I can’t really tell you what to spray, without knowing what it is. If eggs are in there, you’d need a systemic pesticide that is taken up by the plants vascular system – or maybe nothing at all, if the eggs hatch and leave.

Beetles and grasshoppers usually need to make direct contact with the pesticide, for it to be affective. Check on the plant, several times per day, and see if you can catch a glimpse of any activity.

November 15, 2010 at 7:34 am
(48) margaret.els@telkomsa.net says:

I have an elephant ear planted in my garden and have grown them for years and never ever have they produced this kind of pod?

December 7, 2010 at 2:18 pm
(49) gardening says:

Margaret, I’m not sure what pod you’re referring to? Do you mean a seed pod or maybe the underground tuber?

January 20, 2011 at 12:23 am
(50) Trina says:

I dug up a small wild elephant ear 14 months ago and have it in a 10″ pot. It usually has two leaves at a time and now has a new sprout of two tiny leaves. Should I transplant it into a larger pot in order for it to grow larger?

January 21, 2011 at 2:46 pm
(51) gardening says:

Trina, if your plant is starting to grow, I’d move it into a larger pot. Elephant ears roots grow quickly and fill up pots fast. If you want it to get large, give the roots room to expand. You’d need at least an 18″ x 18″ pot, a little bigger, if possible.

March 1, 2011 at 11:23 am
(52) Sharon says:

Purchased bulbs. Can I start these bulbs off growing by submerging in water?

March 1, 2011 at 12:39 pm
(53) Marie Iannotti says:

Michelle, I don’t think they’re hardy in Salt Lake City. Aren’t you about a USDA Zone 6? Also, you can bring them in for the winter as dormant bulbs and pot them up again in the spring. It’s a lot less work in the long run.

March 1, 2011 at 12:41 pm
(54) Marie Iannotti says:

Sharon, although I have grown them with the pots submerged, I’ve never tried growing them without soil. They will probably sprout in water, but they’ll need some soil for nutrients, eventually.
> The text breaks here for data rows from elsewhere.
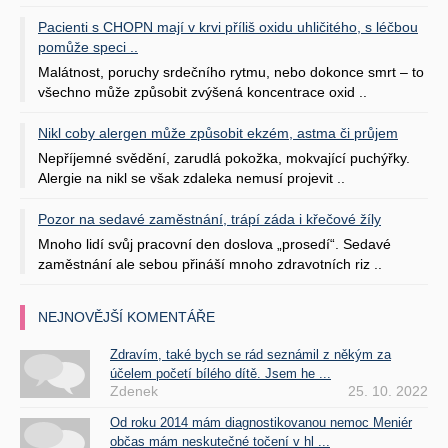
Pacienti s CHOPN mají v krvi příliš oxidu uhličitého, s léčbou
pomůže speci ..
Malátnost, poruchy srdečního rytmu, nebo dokonce smrt – to
všechno může způsobit zvýšená koncentrace oxid ..
Nikl coby alergen může způsobit ekzém, astma či průjem
Nepříjemné svědění, zarudlá pokožka, mokvající puchýřky.
Alergie na nikl se však zdaleka nemusí projevit ..
Pozor na sedavé zaměstnání, trápí záda i křečové žíly
Mnoho lidí svůj pracovní den doslova „prosedí“. Sedavé
zaměstnání ale sebou přináší mnoho zdravotních riz ..
NEJNOVĚJŠÍ KOMENTÁŘE
Zdravím, také bych se rád seznámil z někým za
účelem početí bílého dítě. Jsem he ...
Zdenek
25. 10. 2022
Od roku 2014 mám diagnostikovanou nemoc Meniér
občas mám neskutečné točení v hl ...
December 13, 2011 at 5:25 pm
(55) Jerry L. says:

My elephant ear grew huge planted in the ground. I have brought it in for the winter. (Oregon) What’s the best way to divide the bulbs?
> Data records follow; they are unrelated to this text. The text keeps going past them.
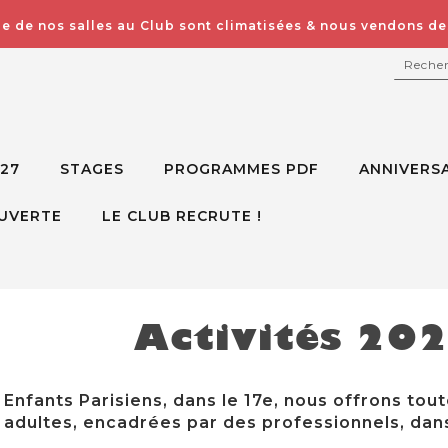
e de nos salles au Club sont climatisées & nous vendons des
RECH
027
STAGES
PROGRAMMES PDF
ANNIVERSA
UVERTE
LE CLUB RECRUTE !
Activités 20
Enfants Parisiens, dans le 17e, nous offrons tout
adultes, encadrées par des professionnels, dans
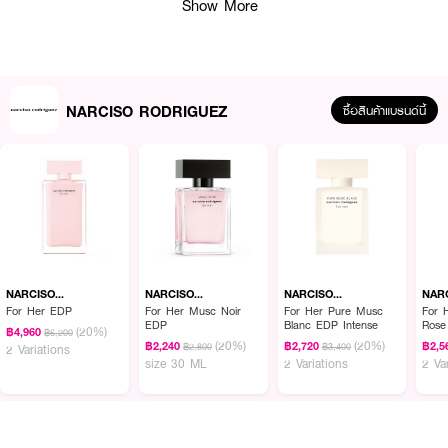
Show More
NARCISO RODRIGUEZ
ซื้อสินค้าแบรนด์นี้
ในเซ็ตประกอบด้วย :
· NARCISO RODRIGUEZ For Her EDP 100 ml.
· NARCISO RODRIGUEZ For Her EDP 10 ml.
NARCISO
NARCISO
NARCISO
NAR
· NARCISO RODRIGUEZ For Her Body Lotion 50 ml.
RODRIGUEZ
RODRIGUEZ
RODRIGUEZ
ROD
For Her EDP
For Her Musc Noir
For Her Pure Musc
For 
EDP
Blanc EDP Intense
Rose
(20%)
฿4,960
฿6,200
(20%)
(20%)
฿2,240
฿2,720
฿2,5
฿2,800
฿3,400
2 Variations
size 30 ML
2 Variations
2 Va
How to Use :
ทาโลชั่นทั่วเรือนร่างควบคู่กับการฉีดน้ำหอมตามบริเวณจุดชีพจร เช่น ต้นคอ ข้อ
มือ ข้อพับแขน และสามารถเพิ่มความหอมให้เสื้อผ้า เพื่อกลิ่นที่ติดทนตลอดทั้งวัน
December 15, 2011 at 7:11 am
(56) Marie Iannotti says:

Jerry, you should be able to pull the side bulbs off the mother bulb. Sometimes it’s easier to cut them off, so they don’t break, but they should survive even if there is some breakage. Just let them dry a bit before you store them. Here’s a video of a gardener separating her bulbs. It’s a little long, but she starts dividing about 4 minutes into it.

April 28, 2012 at 11:08 pm
(57) Squirrelly says:

I live in ontario Canada and not knowingly left my elephant ear colocasia trimmed but in the ground approximately 1 inch out of the ground over winter, also uncovered. I was wondering if there is any chance they will come back the year as we had a mild winter? I know now I should have removed them in the fall.

Thanks

April 30, 2012 at 6:37 am
(58) Marie Iannotti says:

Squirrelly, It all depends on whether the ground froze long enough to freeze the roots. All I can say is give them a chance. If they’re alive, you should see some new growth when the temperatures start to stay warm.

June 14, 2012 at 2:24 am
(59) Mellisa says:

I find it odd that elephant ears are considered poisonous on some websites and yet Colocasia esculenta (coco yam) is eaten throughout the world. I have had the leaves and stems sauteed like spinach and the roots boiled like potatoes. It is a staple food source to a great number of people.

It is known around the globe by a variety of names including Black Magic, Taro, Wild Taro, Black Taro, Dalo, Dasheen, Calaloo, Eddy and Potato of the Tropics.

Common names: Giant Elephant Ear, Elephant Ear, Elepaio, Black Magic, Taro, Wild Taro, Dasheen, Dachine, Black Taro, Dalo, Eddo, Eddoe, Edda, Eddy Root, Green Taro, Coco Yam, Kalo, Callaloo, Poi, Katchu, Potato of the Tropics, in Australia Djamandarr and in Ecuador Papachina

June 14, 2012 at 5:49 am
(60) gardening says:

Mellisa, it is confusing and I wouldn’t experiment without having a knowledgeable person help me, but I think it is mostly an extreme irritant to the mouth, if you eat it raw. The calcium oxalate crystals must breakdown in cooking.

Both Colocasia spp. and Alocasia spp. have these crystals. And Alocasia’s warning includes possible death.

July 11, 2012 at 8:22 am
(61) Tammie says:

Im new at growing elephant ears. I live in TN, I grew them from bulbs and now have them in a very large pit on my porch with a roof over it. I thought they needed indirect light. They have grown very large, 4 leaves total now, but the first two have stayed small and now have brown spots all around the edges. Should I prune back the sickly ones? If so how?

July 11, 2012 at 5:12 pm
(62) Marie Iannotti says:

Tammie, they need bright sunlight, but if they are growing in a hot or dry location, they prefer a bit more shade or indirect light. If yours are growing well, the amount of sunlight is fine.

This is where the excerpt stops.